◆ **Records contained in a dataset**
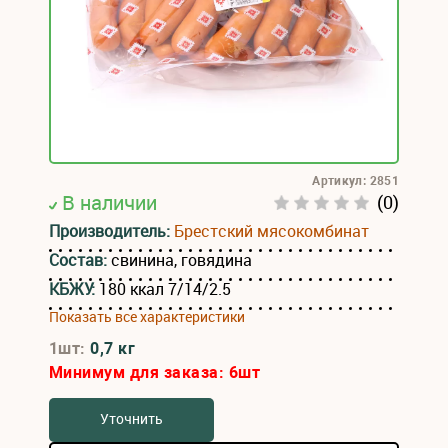
Артикул: 2851
В наличии
(0)
Производитель:
Брестский мясокомбинат
Состав:
свинина, говядина
КБЖУ:
180 ккал 7/14/2.5
Показать все характеристики
1шт:
0,7 кг
Минимум для заказа:
6
шт
Уточнить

◆ **Assignment**
Each entry is to be written out again word for word, and any pictures are to be omitted.

◆ **Written answer**
Артикул: 2851
В наличии
(0)
Производитель:
Брестский мясокомбинат
Состав:
свинина, говядина
КБЖУ:
180 ккал 7/14/2.5
Показать все характеристики
1шт:
0,7 кг
Минимум для заказа:
6
шт
Уточнить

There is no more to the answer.